(Records for processing Opens)

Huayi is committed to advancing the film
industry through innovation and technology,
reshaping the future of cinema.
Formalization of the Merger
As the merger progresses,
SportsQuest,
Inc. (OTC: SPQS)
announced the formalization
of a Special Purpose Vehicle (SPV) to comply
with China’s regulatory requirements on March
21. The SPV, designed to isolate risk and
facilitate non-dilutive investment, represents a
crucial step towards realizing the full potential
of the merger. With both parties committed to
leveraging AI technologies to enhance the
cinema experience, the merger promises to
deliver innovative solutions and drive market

(Records for processing Closes)
(Records for processing Opens)

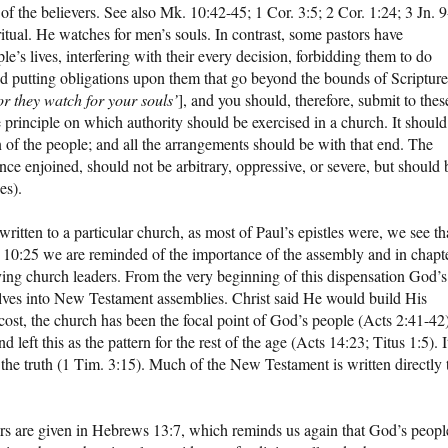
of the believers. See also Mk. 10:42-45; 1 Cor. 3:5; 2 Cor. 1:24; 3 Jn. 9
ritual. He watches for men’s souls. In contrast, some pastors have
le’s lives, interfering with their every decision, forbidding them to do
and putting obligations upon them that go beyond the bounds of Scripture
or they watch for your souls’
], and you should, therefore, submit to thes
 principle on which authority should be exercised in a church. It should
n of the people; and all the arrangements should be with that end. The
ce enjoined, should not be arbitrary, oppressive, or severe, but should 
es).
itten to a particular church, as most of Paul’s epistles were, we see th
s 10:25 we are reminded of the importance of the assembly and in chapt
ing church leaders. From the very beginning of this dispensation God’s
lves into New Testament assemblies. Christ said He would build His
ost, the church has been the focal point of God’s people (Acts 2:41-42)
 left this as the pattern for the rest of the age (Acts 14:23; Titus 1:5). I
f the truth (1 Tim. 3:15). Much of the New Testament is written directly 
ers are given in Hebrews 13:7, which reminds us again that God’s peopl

(Records for processing Closes)
(Records for processing Opens)

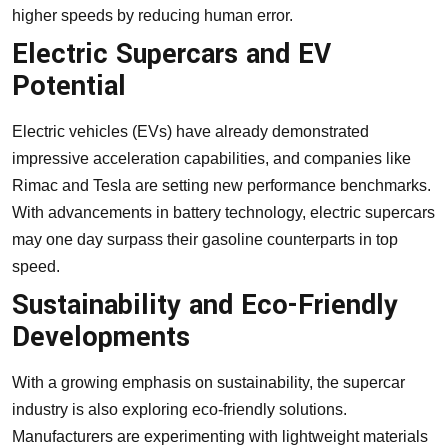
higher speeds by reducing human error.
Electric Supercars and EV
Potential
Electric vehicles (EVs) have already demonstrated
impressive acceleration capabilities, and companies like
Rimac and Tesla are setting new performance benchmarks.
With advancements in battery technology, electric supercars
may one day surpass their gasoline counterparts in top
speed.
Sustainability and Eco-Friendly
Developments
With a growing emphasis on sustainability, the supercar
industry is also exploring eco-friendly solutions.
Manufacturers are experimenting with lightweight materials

(Records for processing Closes)

## Problem statement
Look above for the line that contains "submit to thes". Starting there, transcribe every line exactly until you have copied the line that contains "s 10:25 we are".

## Written answer
], and you should, therefore, submit to thes
 principle on which authority should be exercised in a church. It should
n of the people; and all the arrangements should be with that end. The
ce enjoined, should not be arbitrary, oppressive, or severe, but should 
es).
itten to a particular church, as most of Paul’s epistles were, we see th
s 10:25 we are reminded of the importance of the assembly and in chapt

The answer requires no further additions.